Sozialpolitischer Kommentar

Mehr Geld, aber kein Personal

Cornelia Kolbeck, Freie Journalistin für Medizin und Gesundheitspolitik

Nach den im Gesetz zur Stärkung des Pflegepersonals beschlossenen Verbesserungen für Pflegekräfte sollen nun auch Berufe aus dem Bereich der Versorgung mit Heilmitteln Verbesserungen erfahren. Der Druck aus der Basis hat Bundesgesundheitsminister Jens Spahn zu diesem Schritt veranlasst. Die Reformmaßnahmen sind das Ergebnis von Protesten u.a. der Physiotherapeuten sowie von Gesprächen mit Verbänden und Praktikern. Auch über die jetzt vorgestellten Maßnahmen will Spahn noch reden. Sie sollen aber noch als Änderungsanträge in das geplante Terminservice- und Versorgungsgesetz eingebracht werden und somit im April 2019 in Kraft treten.

Auf den ersten Blick dürften sich Physiotherapeuten, Ergotherapeuten, Logopäden und andere Heilberufler freuen, denn es gibt mehr Geld. Das soll u.a. durch den Wegfall der Preisbindung an die Entwicklung der Grundlohnsumme, die Berücksichtigung notwendiger Vor- und Nachbereitung der Behandlungseinheiten sowie der Dokumentation gesichert werden. Geplant ist auch, dass zukünftig der Spitzenverband Bund der Krankenkassen und die für die Interessen der Heilmittelerbringer maßgeblichen Spitzenverbände über Verträge für Heilmittelleistungen verhandeln. Mit zähen Diskussionen auf Landesebene ist damit Schluss.

Spahn nimmt auch die Blankoverordnung in den Fokus. Bis Ende März 2020 sollen zwischen den Vertragspartnern und im Einvernehmen mit der Kassenärztlichen Bundesvereinigung die entsprechenden Indikationen vereinbart werden, für die dann nach Blankoverordnung durch den Arzt z.B. der Physiotherapeut die Auswahl der konkreten Heilmittelleistung trifft.

Die angedachten Verbesserungen sollen aus dem Finanztopf der Krankenkassen finanziert werden.

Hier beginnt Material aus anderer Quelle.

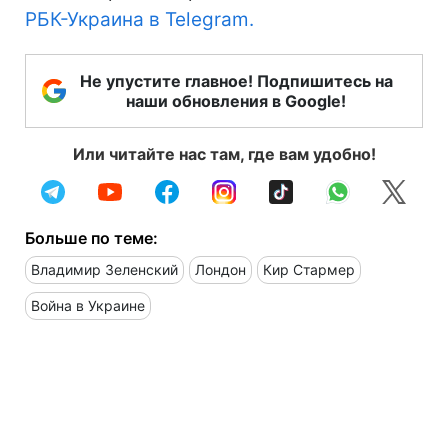
РБК-Украина в Telegram.
Не упустите главное! Подпишитесь на
наши обновления в Google!
Или читайте нас там, где вам удобно!
Больше по теме:
Владимир Зеленский
Лондон
Кир Стармер
Война в Украине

Der Versicherte zahlt nichts drauf. Alles in allem scheint der Minister ein gutes Paket geschnürt zu haben. Allerdings könnte es hier, wie auch in der Pflege, an qualifiziertem Personal fehlen. Somit wird sich erst auf Dauer zeigen wird, wie die Reform wirkt und ob sich dadurch auch Unterversorgung ausgleichen lässt. Gute Bedingungen müssen erst wieder Interessenten anlocken.